Can't believe that I haven't got the blog going properly
had a busy couple of months managing the site here at biblins and getting the bushcraft business up and running down here in Ross on Wye.
We delivered a couple of short sharp courses for some well known local schools just before breakup and they were very popular and now that Steve has finally agreed to join us permanently in the new year we will definately be planning more. We already have repeat block bookings with two of the schools through September.
We also ran a short summer school camp in the early part of the summer holidays as a pilot and will definately be delivering school holiday courses again.

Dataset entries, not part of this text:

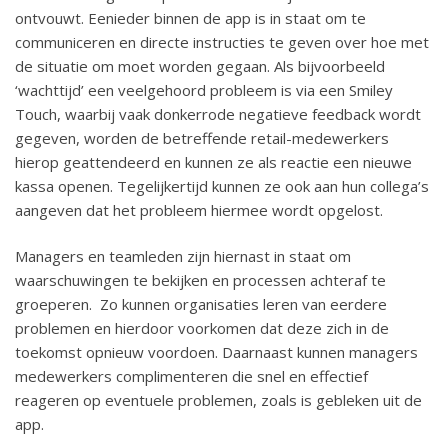
ontvouwt. Eenieder binnen de app is in staat om te
communiceren en directe instructies te geven over hoe met
de situatie om moet worden gegaan. Als bijvoorbeeld
‘wachttijd’ een veelgehoord probleem is via een Smiley
Touch, waarbij vaak donkerrode negatieve feedback wordt
gegeven, worden de betreffende retail-medewerkers
hierop geattendeerd en kunnen ze als reactie een nieuwe
kassa openen. Tegelijkertijd kunnen ze ook aan hun collega’s
aangeven dat het probleem hiermee wordt opgelost.
Managers en teamleden zijn hiernast in staat om
waarschuwingen te bekijken en processen achteraf te
groeperen. Zo kunnen organisaties leren van eerdere
problemen en hierdoor voorkomen dat deze zich in de
toekomst opnieuw voordoen. Daarnaast kunnen managers
medewerkers complimenteren die snel en effectief
reageren op eventuele problemen, zoals is gebleken uit de
app.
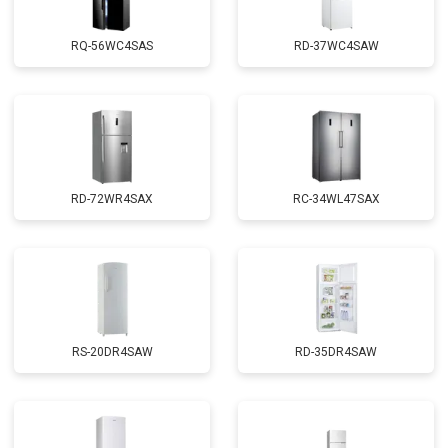
RQ-56WC4SAS
RD-37WC4SAW
RD-72WR4SAX
RС-34WL47SAX
RS-20DR4SAW
RD-35DR4SAW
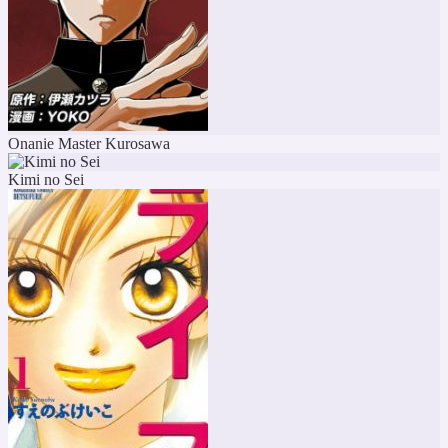
Onanie Master Kurosawa
Kimi no Sei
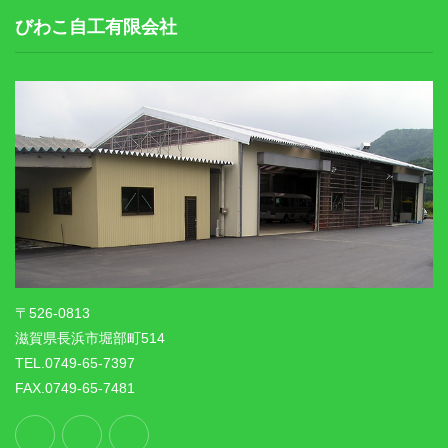
びわこ自工有限会社
〒526-0813
滋賀県長浜市堀部町514
TEL.0749-65-7397
FAX.0749-65-7481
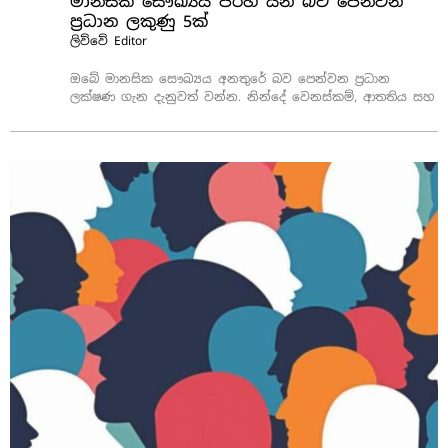
මානසික සෞඛ්‍යය පිරිහී යන බව පෙන්වන
ප්‍රධාන ලකුණු 5ක්
ලිව්වේ
Editor
ඔබේ මානසික සෞඛ්‍යය අනතුරේ බව පෙන්වන ප්‍රධාන
ලක්ෂණ ගැන දැනුවත් වන්න. නින්දේ වෙනස්කම්, ආතතිය සහ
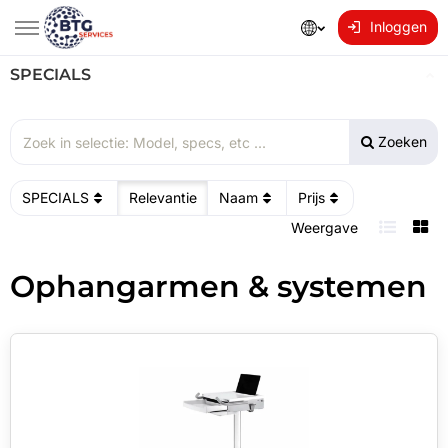
Inloggen
SPECIALS
Zoeken
SPECIALS
Relevantie
Naam
Prijs
Weergave
Ophangarmen & systemen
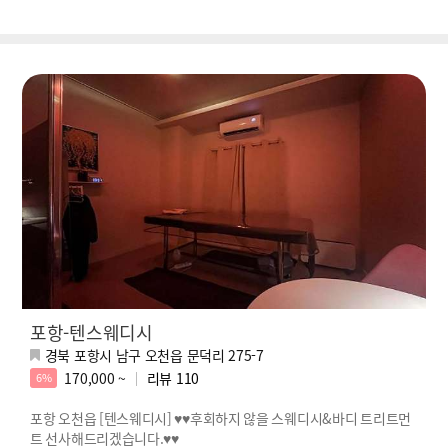
포항-텐스웨디시
경북 포항시 남구 오천읍 문덕리 275-7
170,000 ~
리뷰
110
6%
포항 오천읍 [텐스웨디시] ♥♥후회하지 않을 스웨디시&바디 트리트먼
트 선사해드리겠습니다.♥♥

Steve, a very experienced youth worker, probation officer and good all round mountaineer has assisted in our delivery of outdoor programmes for the last ten years. Out of love for the great outdoors and loyal support for my growing adventure business, Steve has been a great support. He has eventually sucummed to pressure and, after some extra training supplied by myself and Dave Watson to further enhance his bushcraft skills complementing his considerable experience and well honed teaching skills, he will indeed be an asset.
I've completely lost track of the new flora that erupts in every corner. Our old site in Saddleworth, now managed by Steve, has such a simple repeated range of flowers and so easy to learn. The northern climate is the reason of course. Down here the spring starts so much earlier and the summer lasts so much longer.
What I am determined to do is get to know the fungi. I'm no expert and so stick to a few very simple and easy to recognise species, or at least those with a low risk of illness through misidentification.
My old standby in Saddleworth were a small clustering variety of puffball and ear fungus. Both pretty unmistakable for anything else. if the puffball flesh isn't white and fresh smelling then its an earthball or something worse but either way will look or smell wrong. I've never found anything else that looks like ear fungus. Anyway, now we are at this end of the summer, with autumn looming, the trees here are already developing their autumn colours and some even shedding, its mushroom time and its already getting interesting.
We delivered a two day event only this weekend here in a new location here in the Forest of Dean at our new location and mushrooms were already to be seen.
I have made a promise that as from the first of September i'm going to know every fungi in and around that site and I know its going to be a tall order.
We see dear every day now and badgers at least every other day. I've found loads of abandoned badger setts and an active latreen but not found an active sett yet, which is unusual for me. Another promise for the new academic year.